#### Data to examine ####
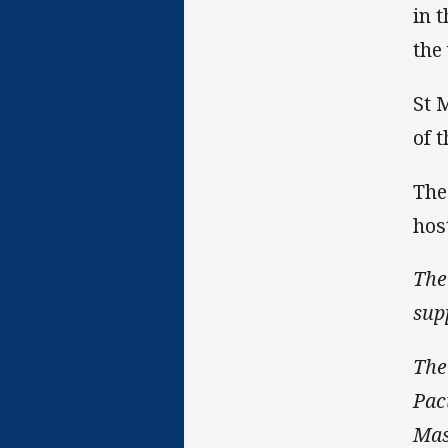
in 
the
St 
of 
The
hos
The
sup
The
Pac
Mas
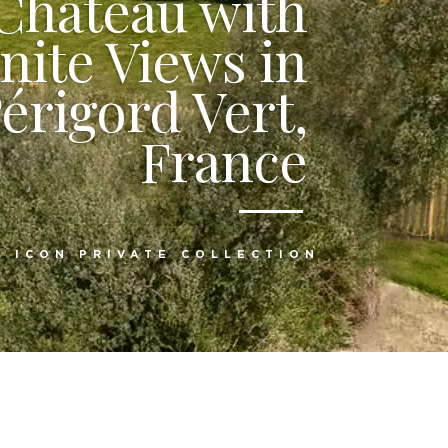
 Château with
inite Views in
érigord Vert,
France
:
ICON PRIVATE COLLECTION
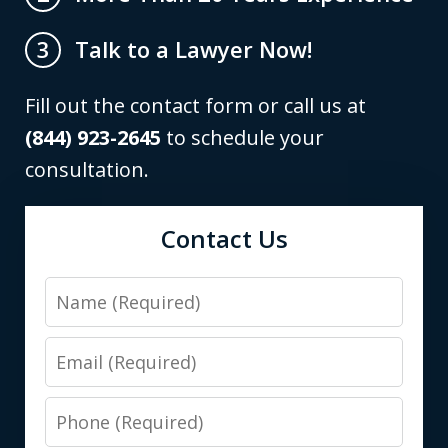
Talk to a Lawyer Now!
3
Fill out the contact form or call us at
(844) 923-2645
to schedule your
consultation.
Contact Us
Name
Email
Phone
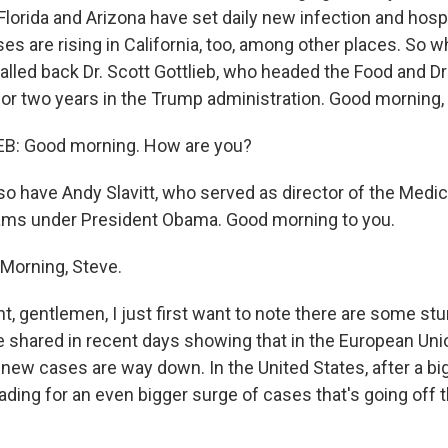
Florida and Arizona have set daily new infection and hospi
es are rising in California, too, among other places. So w
lled back Dr. Scott Gottlieb, who headed the Food and D
or two years in the Trump administration. Good morning, s
: Good morning. How are you?
o have Andy Slavitt, who served as director of the Medi
ams under President Obama. Good morning to you.
Morning, Steve.
ht, gentlemen, I just first want to note there are some st
 shared in recent days showing that in the European Union
 new cases are way down. In the United States, after a bi
ading for an even bigger surge of cases that's going off 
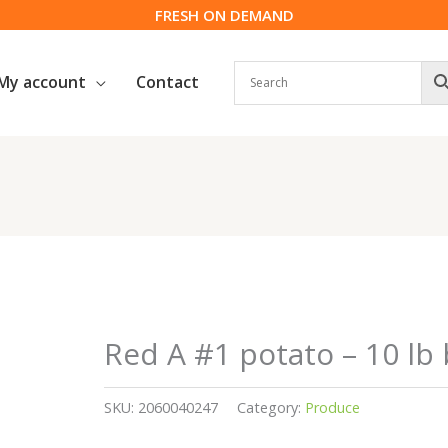
FRESH ON DEMAND
My account
Contact
Red A #1 potato – 10 lb
SKU:
2060040247
Category:
Produce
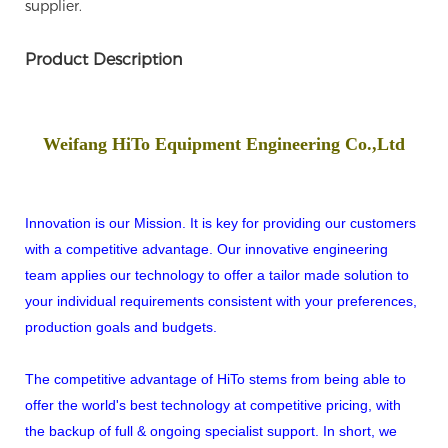
supplier.
Product Description
Weifang HiTo Equipment Engineering Co.,Ltd
Innovation is our Mission. It is key for providing our customers
with a competitive advantage. Our innovative engineering
team applies our technology to offer a tailor made solution to
your individual requirements consistent with your preferences,
production goals and budgets.
The competitive advantage of HiTo stems from being able to
offer the world's best technology at competitive pricing, with
the backup of full & ongoing specialist support. In short, we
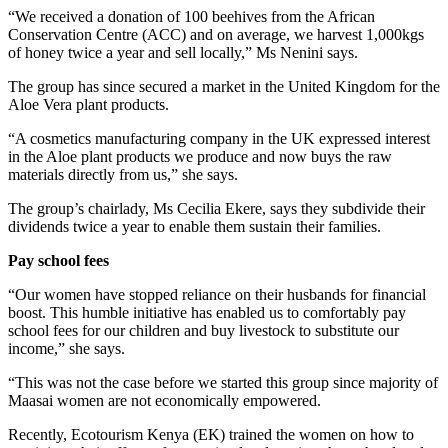
“We received a donation of 100 beehives from the African
Conservation Centre (ACC) and on average, we harvest 1,000kgs
of honey twice a year and sell locally,” Ms Nenini says.
The group has since secured a market in the United Kingdom for the
Aloe Vera plant products.
“A cosmetics manufacturing company in the UK expressed interest
in the Aloe plant products we produce and now buys the raw
materials directly from us,” she says.
The group’s chairlady, Ms Cecilia Ekere, says they subdivide their
dividends twice a year to enable them sustain their families.
Pay school fees
“Our women have stopped reliance on their husbands for financial
boost. This humble initiative has enabled us to comfortably pay
school fees for our children and buy livestock to substitute our
income,” she says.
“This was not the case before we started this group since majority of
Maasai women are not economically empowered.
Recently, Ecotourism Kenya (EK) trained the women on how to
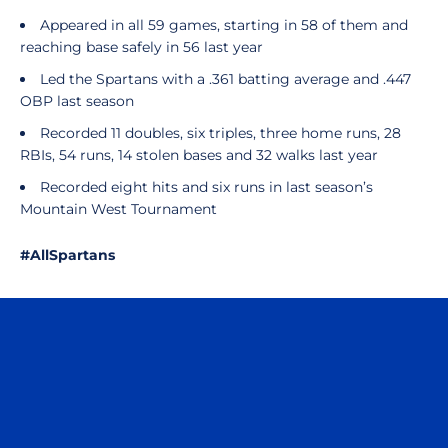
Appeared in all 59 games, starting in 58 of them and
reaching base safely in 56 last year
Led the Spartans with a .361 batting average and .447
OBP last season
Recorded 11 doubles, six triples, three home runs, 28
RBIs, 54 runs, 14 stolen bases and 32 walks last year
Recorded eight hits and six runs in last season’s
Mountain West Tournament
#AllSpartans
Opens in a new window
Opens in a n
Opens in a new window
Opens in a n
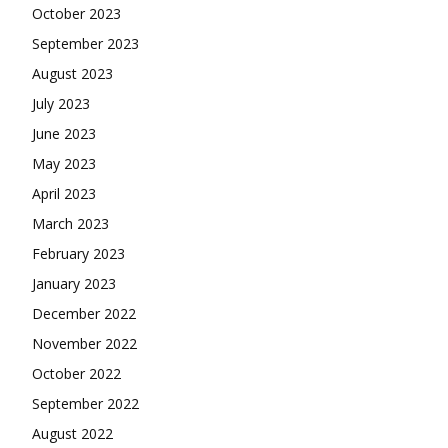
October 2023
September 2023
August 2023
July 2023
June 2023
May 2023
April 2023
March 2023
February 2023
January 2023
December 2022
November 2022
October 2022
September 2022
August 2022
####
Goal of the exercise => Reproduce, exactly and only, the lines of the records above starting at the line with "production goals and budgets." and ending at the line with "Aloe Vera plant products.", both included. Leave every picture out.

Response =>
production goals and budgets.
The competitive advantage of HiTo stems from being able to
offer the world's best technology at competitive pricing, with
the backup of full & ongoing specialist support. In short, we
“We received a donation of 100 beehives from the African
Conservation Centre (ACC) and on average, we harvest 1,000kgs
of honey twice a year and sell locally,” Ms Nenini says.
The group has since secured a market in the United Kingdom for the
Aloe Vera plant products.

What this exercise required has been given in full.